Red Hat sales chief Arun Oberoi

Over the last four years, Red Hat has quietly moved its channel business from just over 50 per cent of its overall revenues, to around 65 per cent. But it’s got a much bigger number in mind.

Kicking off the company’s 2013 Americas Partner Conference at the Hotel del Coronado in San Diego, Red Hat sales and services chief Arun Oberoi shared the company’s new goal with partners.

“The only way to go forward is for 100 per cent of that business to be touched in some value-added way by some sort of partner,” Oberoi told attendees, putting a stake firmly in the ground.

That’s not to say that all Red Hat sales will go through a traditional reseller.
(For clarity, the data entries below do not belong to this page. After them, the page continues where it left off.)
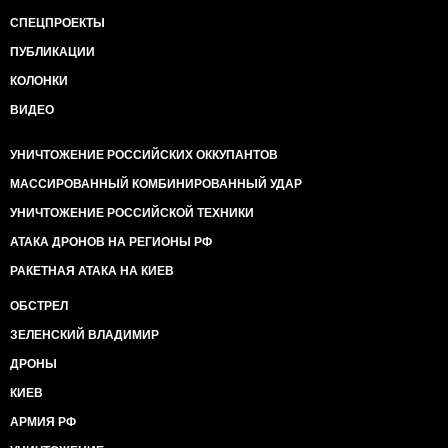
СПЕЦПРОЕКТЫ
ПУБЛИКАЦИИ
КОЛОНКИ
ВИДЕО
УНИЧТОЖЕНИЕ РОССИЙСКИХ ОККУПАНТОВ
МАССИРОВАННЫЙ КОМБИНИРОВАННЫЙ УДАР
УНИЧТОЖЕНИЕ РОССИЙСКОЙ ТЕХНИКИ
АТАКА ДРОНОВ НА РЕГИОНЫ РФ
РАКЕТНАЯ АТАКА НА КИЕВ
ОБСТРЕЛ
ЗЕЛЕНСКИЙ ВЛАДИМИР
ДРОНЫ
КИЕВ
АРМИЯ РФ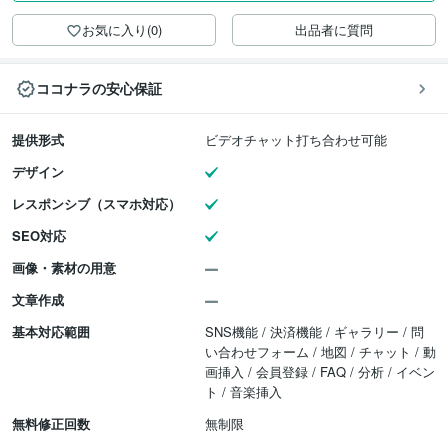
お気に入り(0)
出品者に質問
ココナラの安心保証
提供形式
ビデオチャット打ち合わせ可能
デザイン
レスポンシブ（スマホ対応）
SEO対応
画像・素材の用意
文章作成
基本対応範囲
SNS機能 / 決済機能 / ギャラリー / 問
い合わせフォーム / 地図 / チャット / 動
画挿入 / 会員登録 / FAQ / 分析 / イベン
ト / 音楽挿入
無料修正回数
無制限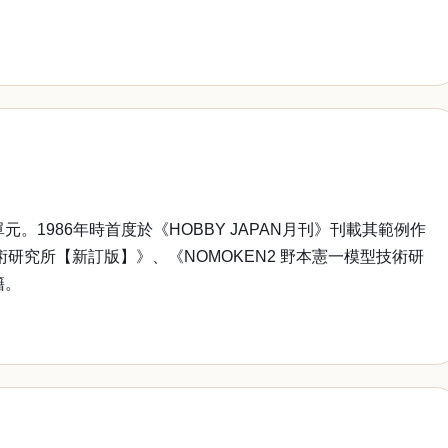
1986年時首度於《HOBBY JAPAN月刊》刊載其範例作
研究所【新訂版】》、《NOMOKEN2 野本憲一模型技術研
籍。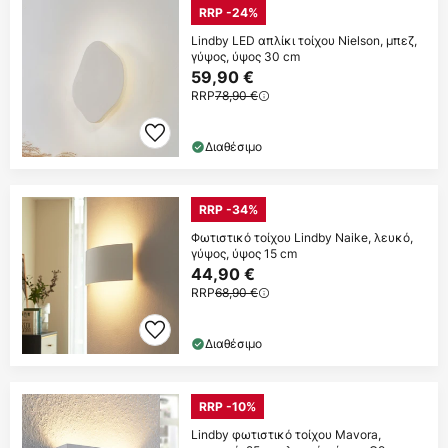
RRP -24%
Lindby LED απλίκι τοίχου Nielson, μπεζ,
γύψος, ύψος 30 cm
59,90 €
RRP
78,90 €
Διαθέσιμο
RRP -34%
Φωτιστικό τοίχου Lindby Naike, λευκό,
γύψος, ύψος 15 cm
44,90 €
RRP
68,90 €
Διαθέσιμο
RRP -10%
Lindby φωτιστικό τοίχου Mavora,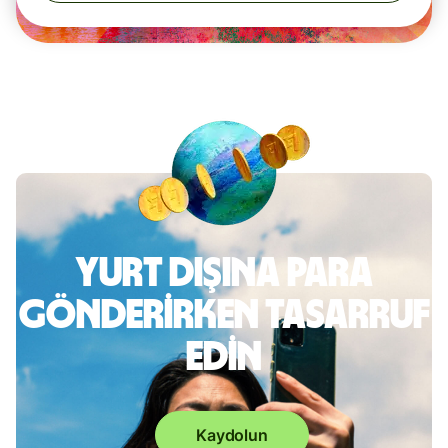
Yurt dışına para
gönderirken tasarruf
edin
Kaydolun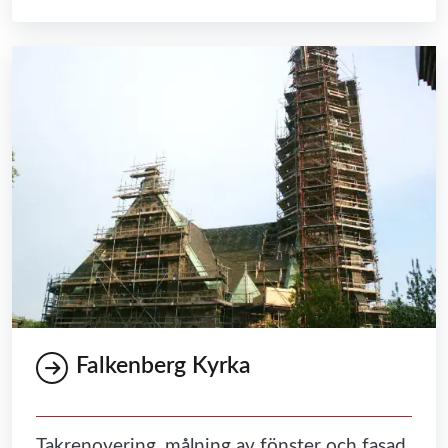
Falkenberg Kyrka
Takrenovering, målning av fönster och fasad.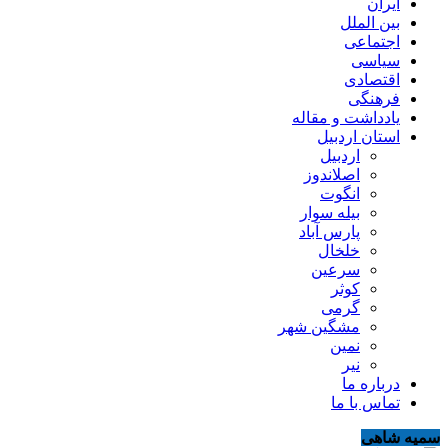
ایران
بین الملل
اجتماعی
سیاسی
اقتصادی
فرهنگی
یادداشت و مقاله
استان اردبیل
اردبیل
اصلاندوز
انگوت
بیله سوار
پارس آباد
خلخال
سرعین
کوثر
گرمی
مشگین شهر
نمین
نیر
درباره ما
تماس با ما
سمیه شاهی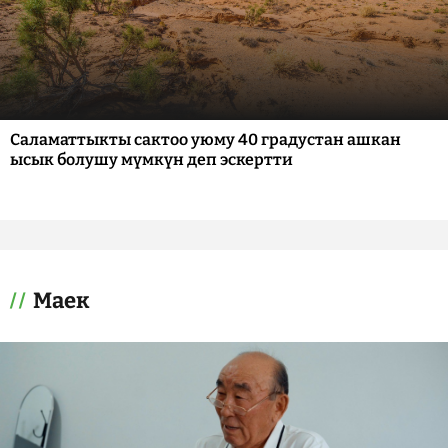
Саламаттыкты сактоо уюму 40 градустан ашкан
ысык болушу мүмкүн деп эскертти
Маек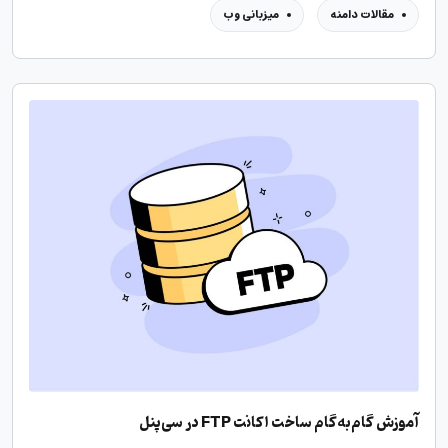
مقالات دامنه
میزبانی وب
آموزش گام‌به‌گام ساخت اکانت FTP در سی‌پنل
Oberoi, and Red Hat CEO Jim Whitehurst, speak of broad networks, even constellations, of partners with which Red Hat works and will work in the future, with roles ranging from VAR to SI to ISV and beyond.

“As we move from a one-product company to company that’s expanding rather quickly, the broader infrastructure stack for computing as an open utility by default requires a network of partners to come together,” Oberoi said. “Some of that is market reach, but a lot of that is integration, and adding in other software.”

Especially when dealing with larger customers, Oberoi said that all deals will likely have multiple partners of multiple roles involved.

Oberoi and Whitehurst speak of Red Hat’s role as a “catalyst” in the open-source and open computing world, and in many ways, it seems to view its role in its expanding partner network the same way – a catalyst amongst numerous partners. The goal in most cases, Oberoi said, is to create a specific solution for a vertical or type of customer across a number of partners.

“This is teaming as a very deliberate exercise,” he said. “When we do it well, it becomes repeatable every time.”

More options

Oberoi walked partners through changes in the company’s portfolio – its expansion of its middleware lineup, and the addition of storage and virtualization offerings to the mix. All in all, it means a much bigger pie for the company’s channel partners to share – Oberoi shared figures of potential markets of $19 billion for Enterprise Linux by 2016, $20 billion for middleware, $5 billion for virtualization, $12 billion for storage, and $15 billion for cloud offerings. The message that Red Hat is now about much more than just Linux was well received by partners like Eric Ng, vice president of sales for Toronto-based Scalar Decisions.

“They way they’ve expanded their portfolio really hit the market well,” Ng said.

Dean Bedwell, direct of new business development for software solutions at OnX, said the company is getting better at being more consistent in letting partners know about the various new offerings in it arsenal.

“They don’t come and talk to me about Linux, about Red Hat Enterprise Linux,” he said. “It’s about a suite of products that’s interconnected and how we’re going to the market together. They’re getting better at it. I don’t know if the market knows about it yet, but they’re getting better at it.”

Services are your friends

Another key element to Oberoi’s message comes from the services side. Surveying top partners ahead of the event in San Diego, Oberoi seemed surprised to find that many had concerns about Red Hat’s growing services capabilities. Oberoi stressed that Red Hat is still a product company, and that services capabilities only exist to “enable the adoption of our products” and to support both partners and customers in rolling out their products. Services revenues around solutions that involve Red Hat software can be between seven and 15 times the software or infrastructure sale, Oberoi said – sometimes as high as 20 times.

Rather than viewing the company’s services professionals as competitors, Oberoi urged partners to use the company’s services resources, which he said a “tied very closely to our products teams,” as a way to enhance their own services reach.

“You should think about our services team as deep experts in the product architecture, but also the deployment model for these product architectures,” he said.

He committed to making the company’s service resources available to channel partners, to help them architect and optimize solutions for customers, and urged partners to think of a co-engagement and co-deployment model.

“Don’t view them as competition, view them as value-add,” he said.

That’s exactly how Scalar’s Ng is viewing them. “Every VAR and SI is looking to capitalize on their own talent, but there are going to be requirements that pop up where we need to augment our bench, and Red Hat and other manufacturers are definitely a key part of that,” he said. “I think [Red Hat’s] is a great message, and that’s exactly how we look at it as well.”